The Tax Foundation's retrospective assessment of Liberation Day's one-year record is systematic and worth engaging directly. On manufacturing employment: manufacturing shed approximately 89,000 jobs between April 2025 and February 2026, per Bureau of Labor Statistics data. ISM Manufacturing contracted for nine consecutive months following the Liberation Day announcement. Construction employment in manufacturing fell. The sector that was supposed to be "reborn" contracted.
On revenue: customs duties raised an estimated $264 billion in 2025 — the highest effective tariff rate since 1947 on a percentage-of-imports basis. This is a real number. But the promised debt paydown did not materialize. Federal debt continued to rise. And the revenue came at the cost of offsetting reductions in income and payroll tax bases as economic activity contracted.
On prices: tariffs contributed an estimated 0.8 percentage points to CPI inflation during 2025. Manufacturing output fell 3.2%. The promised investment surge did not materialize in the data. For housing specifically, the tariff regime generated real government revenue — and it extracted that revenue directly from the residential construction sector, reducing supply at the margin and raising the cost floor for every American family trying to buy a new home.
The Free-Market Prescription: Zero Tariffs on Construction Inputs
The bipartisan Housing Tariff Exclusion Act represents a pragmatic recognition that building materials should be carved out of the tariff regime. It is better than nothing. But the comprehensive free-market case goes further: tariffs on construction inputs should be zero.
Every imported construction material — lumber from Canada, steel from Mexico, drywall, windows, hardware from any willing global supplier — represents a reduction in the cost floor facing homebuilders. Every percentage point of tariff protection on those materials is a percentage point increase in the cost of shelter for the American buyer. The domestic sawmill and steel industry's protected margins should not come at the cost of 100 million renters' and would-be homeowners' housing affordability.
Friedrich Hayek's argument about price signals is directly applicable. The housing market is communicating clearly: there is a shortfall of approximately 1.2 million units, according to NAHB estimates. The appropriate response is a construction surge. The government has made each unit of that surge more expensive to execute by taxing the inputs. The supply response that the market demands is suppressed by the cost structure that policy has created.
Sowell's concentrated benefits/diffuse costs framework describes the political economy with precision.
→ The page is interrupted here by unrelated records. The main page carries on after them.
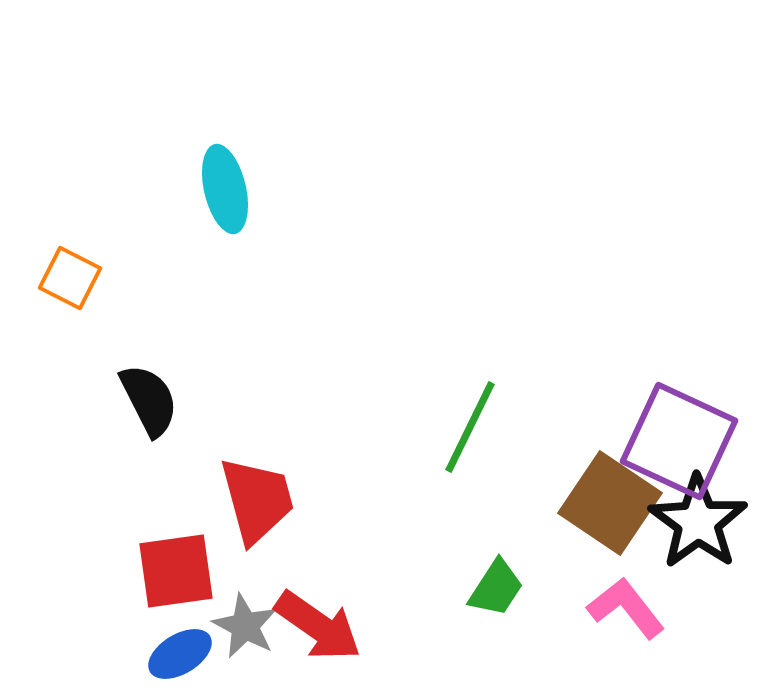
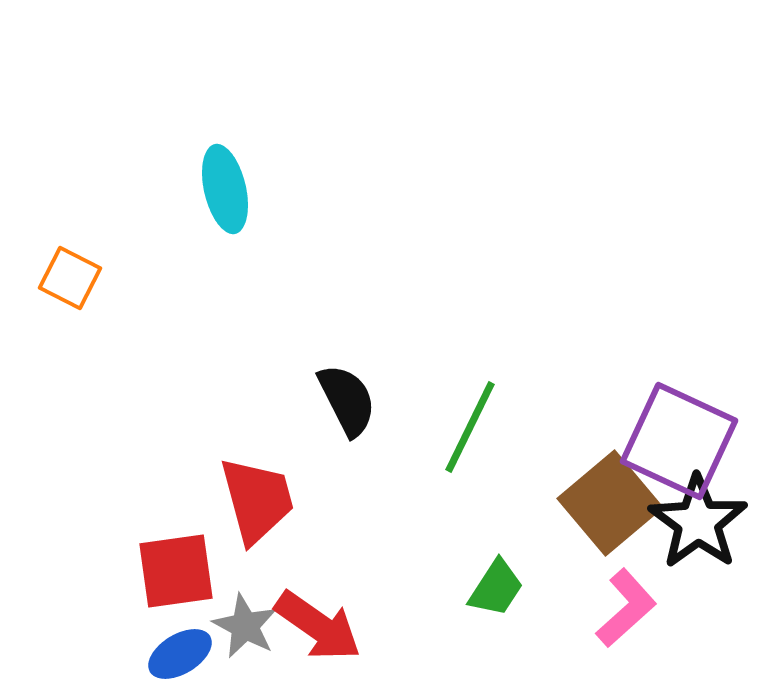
black semicircle: moved 198 px right
brown square: rotated 16 degrees clockwise
pink L-shape: rotated 86 degrees clockwise
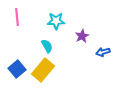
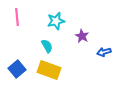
cyan star: rotated 12 degrees counterclockwise
purple star: rotated 16 degrees counterclockwise
blue arrow: moved 1 px right
yellow rectangle: moved 6 px right; rotated 70 degrees clockwise
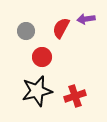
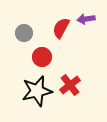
gray circle: moved 2 px left, 2 px down
red cross: moved 5 px left, 11 px up; rotated 20 degrees counterclockwise
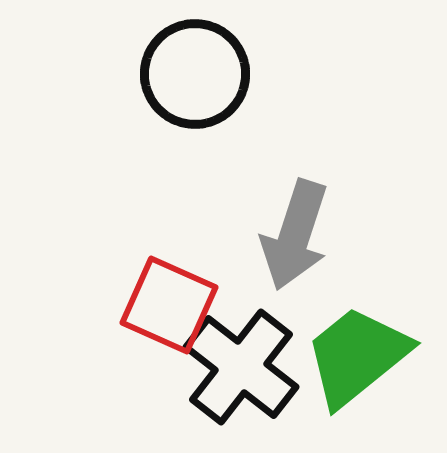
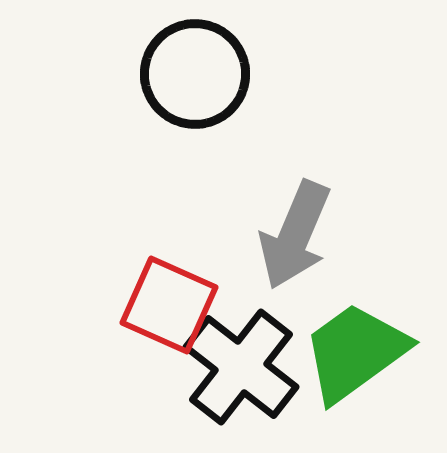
gray arrow: rotated 5 degrees clockwise
green trapezoid: moved 2 px left, 4 px up; rotated 3 degrees clockwise
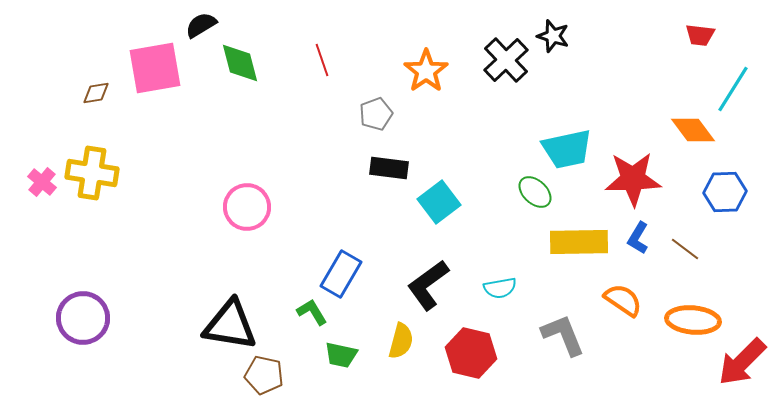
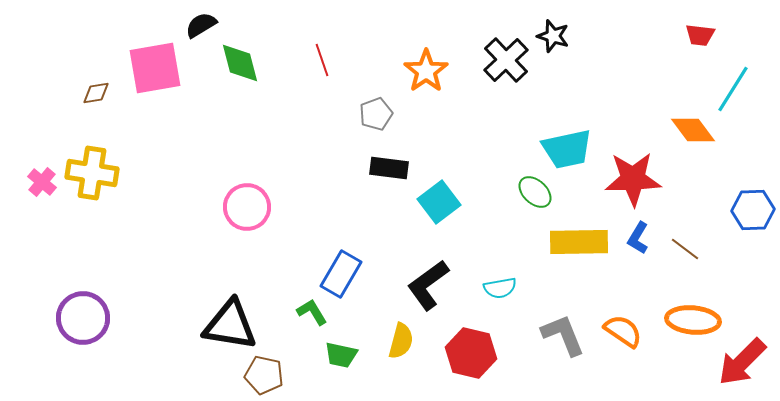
blue hexagon: moved 28 px right, 18 px down
orange semicircle: moved 31 px down
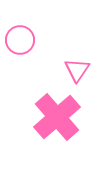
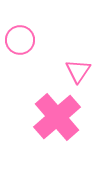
pink triangle: moved 1 px right, 1 px down
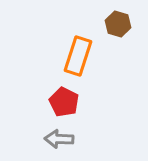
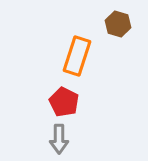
orange rectangle: moved 1 px left
gray arrow: rotated 92 degrees counterclockwise
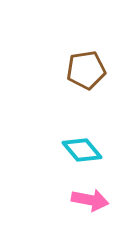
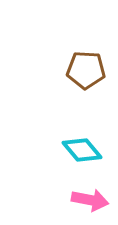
brown pentagon: rotated 12 degrees clockwise
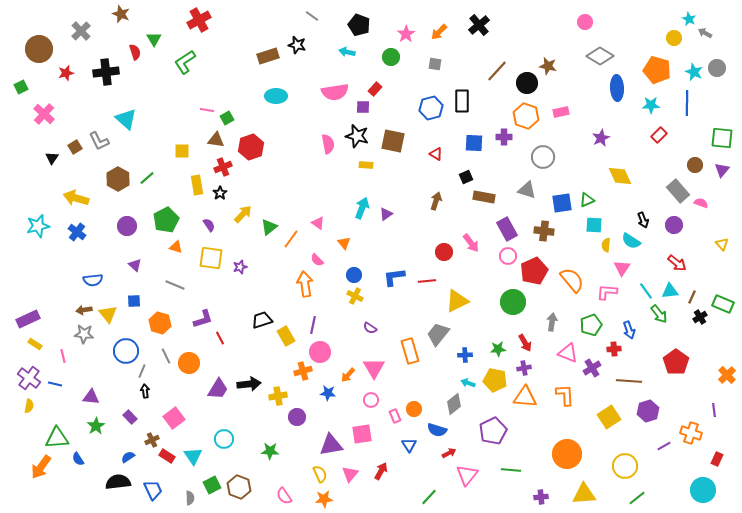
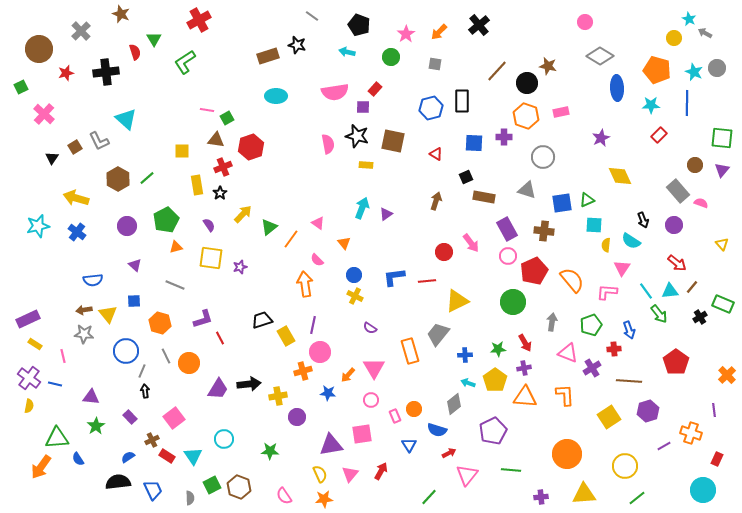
orange triangle at (176, 247): rotated 32 degrees counterclockwise
brown line at (692, 297): moved 10 px up; rotated 16 degrees clockwise
yellow pentagon at (495, 380): rotated 25 degrees clockwise
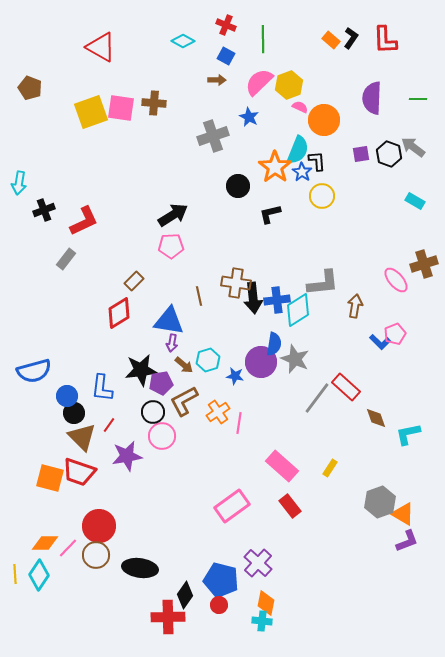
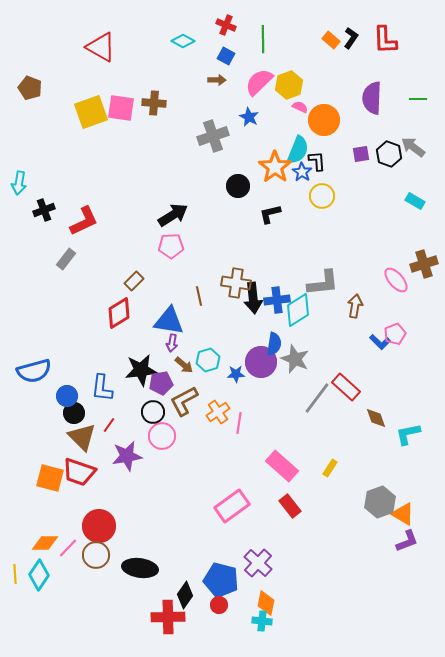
blue star at (235, 376): moved 1 px right, 2 px up; rotated 12 degrees counterclockwise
Domestic steel producers and sawmills are geographically concentrated, politically organized, and capable of sustained lobbying. The families who will rent for an extra three years because the new subdivision that would have been built was not — because the pro forma didn't pencil at post-tariff lumber prices — are diffuse, unorganized, and unaware of the specific policy that delayed their homeownership. The political economy favors the protection. The economics do not.
One Year On: The Arithmetic of Policy
The anniversary of Liberation Day is an appropriate moment for a clear-eyed accounting. On housing, the promises have not been kept, and free-market theory explains exactly why they could not have been. When you tax construction materials, you get less construction. When you reduce construction, you reduce supply. When you reduce supply against persistent demand, you get higher prices. The family who couldn't qualify was not failed by the market — they were failed by the policy.
A 1.2 million unit housing shortfall is not solved by making each unit more expensive to build. The solution is not more targeted exemptions, more exclusion processes, or more legislative carve-outs — though each of those would be an improvement. The solution is the recognition that trade barriers on construction materials are, in effect, tariffs on shelter. Twelve months of data confirm what economic theory has always predicted. The question now is whether the policy responds to the evidence.